4. I’d like to put forward the notion that we add the word “Naybe” to the English language. Clearly, it is to mean almost the same thing as “Maybe” but weighted more towards the probability of the negative.

5. I guess this is against the spirit of the blog series, but here’s an imperative algorithm that relies on assigning and mutating state associated with each node, a ‘colour’ value.

1. Paint the start node white.
2. Visit any successor. Paint it blue. This is our first candidate “inevitable node”. (If it has no successors, there is no inevitable node. Stop.)
3. From the blue node, continue to travel an arbitrary path, painting each visited node red. These are further candidates for inevitable node.

If a node is inevitable, it must appear in every traversal from our start node. Therefore, it must appear in this traversal. Therefore, *all* inevitable nodes *must* be coloured blue or red now. (But of course, we do not yet know whether each blue or red node is inevitable.)

4. Repeatedly pick a white node X. Paint it black.
4.1. Consider each successor Y of X:
4.1.1. If Y is unpainted, paint it white.
4.1.2. If Y is black, ignore it and continue.
4.1.3. If Y is blue, ignore it and continue.
4.1.4. If Y is red, we have found a route that circumvents our blue node, and possibly one or more other red nodes, proving that they are not inevitable. Recursively paint all of Y’s red and blue predecessors white, and paint Y blue.

An inevitable node will never be painted black. We know that only the nodes painted red or blue originally could be inevitable nodes, and we only ever change their colour when we have proved that they are not inevitable.

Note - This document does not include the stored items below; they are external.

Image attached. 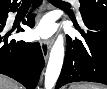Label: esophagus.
<instances>
[{
    "label": "esophagus",
    "mask_w": 107,
    "mask_h": 89,
    "mask_svg": "<svg viewBox=\"0 0 107 89\" xmlns=\"http://www.w3.org/2000/svg\"><path fill=\"white\" fill-rule=\"evenodd\" d=\"M52 44H53V39L52 38L48 39V40L41 41V50H42L43 57H44L45 60L48 58V55H49L50 49L52 47Z\"/></svg>",
    "instance_id": "esophagus-1"
}]
</instances>
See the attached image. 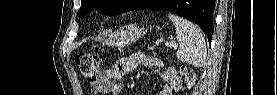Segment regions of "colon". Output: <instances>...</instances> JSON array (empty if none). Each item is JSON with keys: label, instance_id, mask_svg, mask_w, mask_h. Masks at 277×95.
I'll use <instances>...</instances> for the list:
<instances>
[{"label": "colon", "instance_id": "obj_1", "mask_svg": "<svg viewBox=\"0 0 277 95\" xmlns=\"http://www.w3.org/2000/svg\"><path fill=\"white\" fill-rule=\"evenodd\" d=\"M75 61L81 75L89 81H93L100 66L98 56L92 53H82L75 57ZM182 72L185 75L187 85L191 86L195 81L193 73L185 68H182Z\"/></svg>", "mask_w": 277, "mask_h": 95}]
</instances>
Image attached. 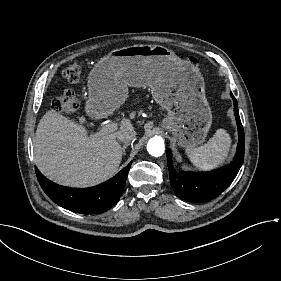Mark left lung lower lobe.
<instances>
[{
    "mask_svg": "<svg viewBox=\"0 0 281 281\" xmlns=\"http://www.w3.org/2000/svg\"><path fill=\"white\" fill-rule=\"evenodd\" d=\"M231 97L234 103L239 141L235 158L230 165L209 173H177L172 166L171 153L170 151L167 152L170 184L179 198L191 202L209 201L221 194L236 177L244 159L245 140L238 112V104L232 93Z\"/></svg>",
    "mask_w": 281,
    "mask_h": 281,
    "instance_id": "0a47b994",
    "label": "left lung lower lobe"
}]
</instances>
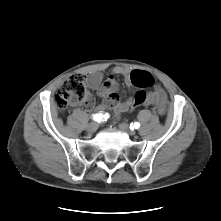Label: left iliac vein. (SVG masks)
Listing matches in <instances>:
<instances>
[{
	"label": "left iliac vein",
	"mask_w": 221,
	"mask_h": 221,
	"mask_svg": "<svg viewBox=\"0 0 221 221\" xmlns=\"http://www.w3.org/2000/svg\"><path fill=\"white\" fill-rule=\"evenodd\" d=\"M119 129L125 133H127L130 136L135 135V131L131 130L126 123L119 124Z\"/></svg>",
	"instance_id": "left-iliac-vein-1"
}]
</instances>
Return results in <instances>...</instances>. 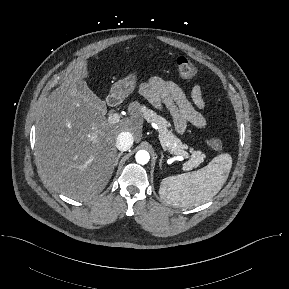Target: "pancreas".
<instances>
[{
    "label": "pancreas",
    "instance_id": "obj_1",
    "mask_svg": "<svg viewBox=\"0 0 289 289\" xmlns=\"http://www.w3.org/2000/svg\"><path fill=\"white\" fill-rule=\"evenodd\" d=\"M142 112L144 118L148 122L157 124L159 131V140L164 149L171 152H176L184 151V149L188 148V146L186 144H183L181 140L172 133V131L168 130V128L170 127V123H168L165 118L158 115L154 111L146 108H143ZM204 158L205 155L203 153H201L200 151L192 150L191 159L184 164V169L191 170L198 167L200 163L203 162Z\"/></svg>",
    "mask_w": 289,
    "mask_h": 289
}]
</instances>
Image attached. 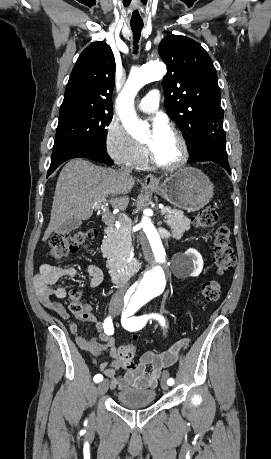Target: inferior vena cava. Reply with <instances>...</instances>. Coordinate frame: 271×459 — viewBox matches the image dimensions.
Returning a JSON list of instances; mask_svg holds the SVG:
<instances>
[{
    "label": "inferior vena cava",
    "instance_id": "obj_1",
    "mask_svg": "<svg viewBox=\"0 0 271 459\" xmlns=\"http://www.w3.org/2000/svg\"><path fill=\"white\" fill-rule=\"evenodd\" d=\"M119 172H121V174H131L132 170H131V168H121V170H119ZM125 291H126V287H120V289H118V291H116L115 297H120V299H122Z\"/></svg>",
    "mask_w": 271,
    "mask_h": 459
}]
</instances>
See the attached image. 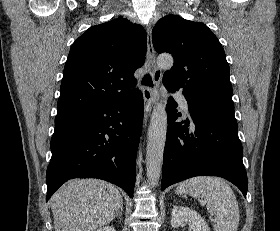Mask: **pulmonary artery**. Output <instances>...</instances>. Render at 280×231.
Wrapping results in <instances>:
<instances>
[{"instance_id": "pulmonary-artery-1", "label": "pulmonary artery", "mask_w": 280, "mask_h": 231, "mask_svg": "<svg viewBox=\"0 0 280 231\" xmlns=\"http://www.w3.org/2000/svg\"><path fill=\"white\" fill-rule=\"evenodd\" d=\"M173 96L179 105H188V102H187L185 96L181 92H176ZM181 111H182V113H190L189 110H181ZM188 119L191 120V118H188Z\"/></svg>"}]
</instances>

Eventually, there will be no nodes left painted white. (Every iteration reduces the sum total of red and white nodes, eventually we must run out of white nodes.) At this point, all paths from the start node must consist of a series of black nodes followed by the blue node. (A black node cannot be followed by an uncoloured node, since step 4.1.1 would have coloured it. It cannot be followed by a red node, because step 4.1.4 would have painted the red node blue. It cannot be followed by a white node, because we’ve repeated step 4 until there are none left. Additionally, we know that the start node will be black since it started off white and will have been painted the first time round step 4.) Since all of the paths pass through the blue node, it is inevitable. Since none of the black nodes can be inevitable, the blue node must be the *nearest* inevitable node. (I probably also need to prove that every black node *has* a successor. I think it’s necessarily true if the graph has a final inevitable node, but I should be a bit more rigorous here.)

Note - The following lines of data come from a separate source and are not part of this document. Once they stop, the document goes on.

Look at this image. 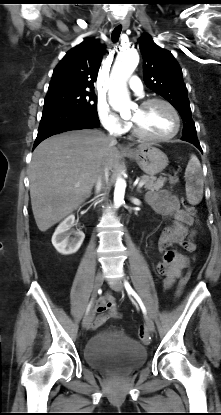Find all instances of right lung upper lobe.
<instances>
[{"label": "right lung upper lobe", "instance_id": "right-lung-upper-lobe-1", "mask_svg": "<svg viewBox=\"0 0 221 415\" xmlns=\"http://www.w3.org/2000/svg\"><path fill=\"white\" fill-rule=\"evenodd\" d=\"M99 41L87 38L68 51L54 69L48 93L63 90H88L94 87L102 61Z\"/></svg>", "mask_w": 221, "mask_h": 415}]
</instances>
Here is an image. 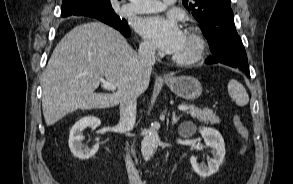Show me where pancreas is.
<instances>
[{"mask_svg":"<svg viewBox=\"0 0 293 184\" xmlns=\"http://www.w3.org/2000/svg\"><path fill=\"white\" fill-rule=\"evenodd\" d=\"M187 114H190L193 118L198 119L205 124H219L220 118L211 109H199L194 105H189Z\"/></svg>","mask_w":293,"mask_h":184,"instance_id":"1","label":"pancreas"}]
</instances>
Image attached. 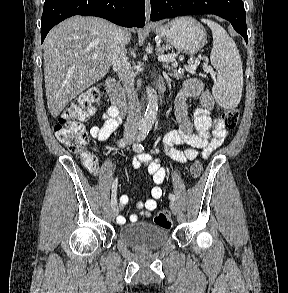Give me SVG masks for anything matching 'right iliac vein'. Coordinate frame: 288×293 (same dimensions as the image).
I'll return each mask as SVG.
<instances>
[{
	"label": "right iliac vein",
	"instance_id": "1",
	"mask_svg": "<svg viewBox=\"0 0 288 293\" xmlns=\"http://www.w3.org/2000/svg\"><path fill=\"white\" fill-rule=\"evenodd\" d=\"M118 213H119V209H118L117 206H114V207L111 208L112 217H116L118 215Z\"/></svg>",
	"mask_w": 288,
	"mask_h": 293
}]
</instances>
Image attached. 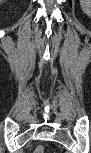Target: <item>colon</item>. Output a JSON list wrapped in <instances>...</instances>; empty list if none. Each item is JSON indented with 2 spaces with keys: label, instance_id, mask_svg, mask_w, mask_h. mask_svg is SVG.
<instances>
[{
  "label": "colon",
  "instance_id": "1",
  "mask_svg": "<svg viewBox=\"0 0 91 153\" xmlns=\"http://www.w3.org/2000/svg\"><path fill=\"white\" fill-rule=\"evenodd\" d=\"M45 148L43 146H38L35 148V153H44Z\"/></svg>",
  "mask_w": 91,
  "mask_h": 153
}]
</instances>
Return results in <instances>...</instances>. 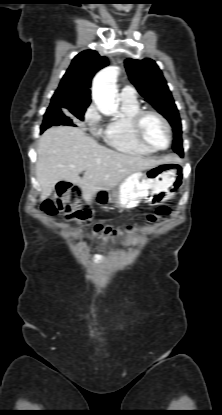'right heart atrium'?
<instances>
[{
	"label": "right heart atrium",
	"mask_w": 222,
	"mask_h": 415,
	"mask_svg": "<svg viewBox=\"0 0 222 415\" xmlns=\"http://www.w3.org/2000/svg\"><path fill=\"white\" fill-rule=\"evenodd\" d=\"M102 117L95 104L89 105L83 113L84 124L92 131H97Z\"/></svg>",
	"instance_id": "1"
}]
</instances>
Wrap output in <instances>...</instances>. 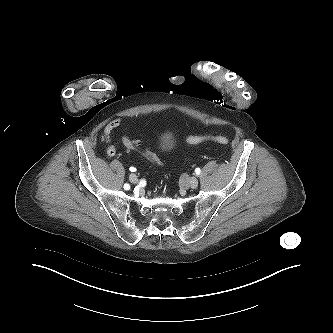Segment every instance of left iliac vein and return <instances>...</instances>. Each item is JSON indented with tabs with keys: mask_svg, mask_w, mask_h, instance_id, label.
I'll return each instance as SVG.
<instances>
[{
	"mask_svg": "<svg viewBox=\"0 0 333 333\" xmlns=\"http://www.w3.org/2000/svg\"><path fill=\"white\" fill-rule=\"evenodd\" d=\"M186 185H188L189 187L195 189L198 186V180L195 177H190L187 181H186Z\"/></svg>",
	"mask_w": 333,
	"mask_h": 333,
	"instance_id": "4c4485c4",
	"label": "left iliac vein"
}]
</instances>
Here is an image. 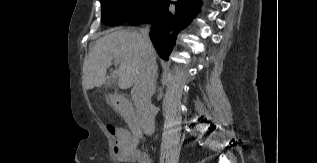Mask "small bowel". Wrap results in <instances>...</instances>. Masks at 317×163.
<instances>
[{
    "label": "small bowel",
    "mask_w": 317,
    "mask_h": 163,
    "mask_svg": "<svg viewBox=\"0 0 317 163\" xmlns=\"http://www.w3.org/2000/svg\"><path fill=\"white\" fill-rule=\"evenodd\" d=\"M121 142V161L124 163H151L148 155L141 153L133 143L132 137L121 131L117 142Z\"/></svg>",
    "instance_id": "1"
}]
</instances>
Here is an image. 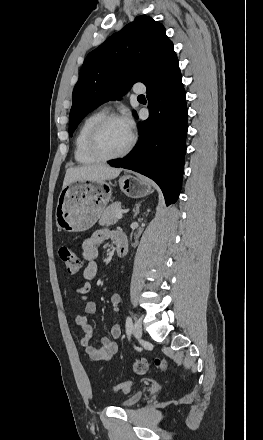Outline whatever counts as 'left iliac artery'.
Wrapping results in <instances>:
<instances>
[{
	"label": "left iliac artery",
	"instance_id": "left-iliac-artery-1",
	"mask_svg": "<svg viewBox=\"0 0 263 440\" xmlns=\"http://www.w3.org/2000/svg\"><path fill=\"white\" fill-rule=\"evenodd\" d=\"M132 326H133L132 319H131L130 316H128V317L126 318V324H125V328H126V333H127V335H130V334H131Z\"/></svg>",
	"mask_w": 263,
	"mask_h": 440
}]
</instances>
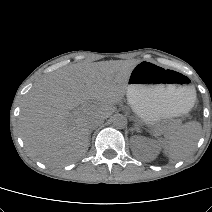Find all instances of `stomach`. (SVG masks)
<instances>
[{"mask_svg": "<svg viewBox=\"0 0 212 212\" xmlns=\"http://www.w3.org/2000/svg\"><path fill=\"white\" fill-rule=\"evenodd\" d=\"M188 83L180 73L142 61L130 73L127 99L145 124L154 125L160 119L180 116L192 108L196 93Z\"/></svg>", "mask_w": 212, "mask_h": 212, "instance_id": "obj_1", "label": "stomach"}]
</instances>
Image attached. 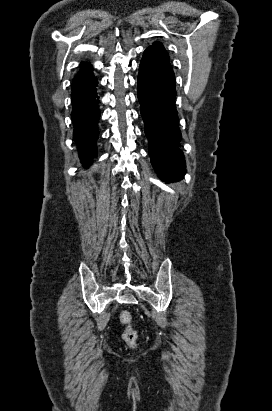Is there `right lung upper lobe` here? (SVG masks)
<instances>
[{
    "label": "right lung upper lobe",
    "mask_w": 272,
    "mask_h": 411,
    "mask_svg": "<svg viewBox=\"0 0 272 411\" xmlns=\"http://www.w3.org/2000/svg\"><path fill=\"white\" fill-rule=\"evenodd\" d=\"M92 67L89 64L81 63L80 70L74 77L72 89L79 88L94 78L91 73Z\"/></svg>",
    "instance_id": "obj_1"
}]
</instances>
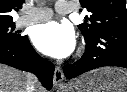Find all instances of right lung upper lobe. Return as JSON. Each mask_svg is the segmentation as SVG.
I'll return each mask as SVG.
<instances>
[{
    "mask_svg": "<svg viewBox=\"0 0 127 92\" xmlns=\"http://www.w3.org/2000/svg\"><path fill=\"white\" fill-rule=\"evenodd\" d=\"M24 0H0V24L14 23L9 12L22 7Z\"/></svg>",
    "mask_w": 127,
    "mask_h": 92,
    "instance_id": "obj_1",
    "label": "right lung upper lobe"
}]
</instances>
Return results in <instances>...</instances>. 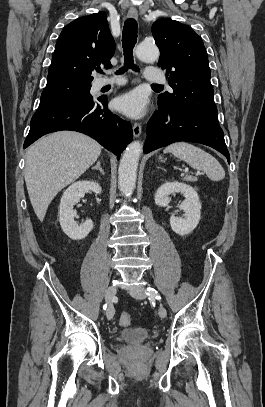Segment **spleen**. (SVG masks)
I'll return each mask as SVG.
<instances>
[{"instance_id":"3e777b00","label":"spleen","mask_w":265,"mask_h":407,"mask_svg":"<svg viewBox=\"0 0 265 407\" xmlns=\"http://www.w3.org/2000/svg\"><path fill=\"white\" fill-rule=\"evenodd\" d=\"M164 153H172L178 159L188 163L192 168L205 172L213 181H220L225 178V171L217 159L192 144L176 142L167 146Z\"/></svg>"}]
</instances>
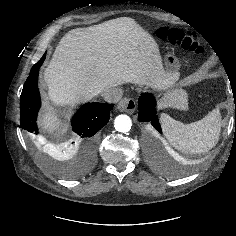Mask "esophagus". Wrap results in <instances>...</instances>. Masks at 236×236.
Wrapping results in <instances>:
<instances>
[{
  "instance_id": "34e87169",
  "label": "esophagus",
  "mask_w": 236,
  "mask_h": 236,
  "mask_svg": "<svg viewBox=\"0 0 236 236\" xmlns=\"http://www.w3.org/2000/svg\"><path fill=\"white\" fill-rule=\"evenodd\" d=\"M117 109L121 112L134 113L136 110V102L132 98H123L117 105Z\"/></svg>"
}]
</instances>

This appears to be time complexity O(E+P) where E is the number of edges that fall on at least one path between the start node and the nearest inevitable node, and P is the maximum path length from the nearest inevitable node to a terminal node. (We don’t care which white node we pick in step 4, so they can be stored in a stack for O(1) retrieval.) I think the E cost is inevitable in any algorithm. If your graph is huge and the nearest inevitable node is guaranteed to be close, you might find that P is a problem. I haven’t yet thought of a way to avoid this cost without retracing nodes multiple times.

Is that correct? Is it convincing? Is there a nice equivalent to this algorithm in a functional style? (Clearly you could do the same thing with an immutable dictionary for colours, a couple of immutable stacks for red nodes and white nodes, and a recursively applied ‘get-next-step’ function, but I’m not sure it would really count.)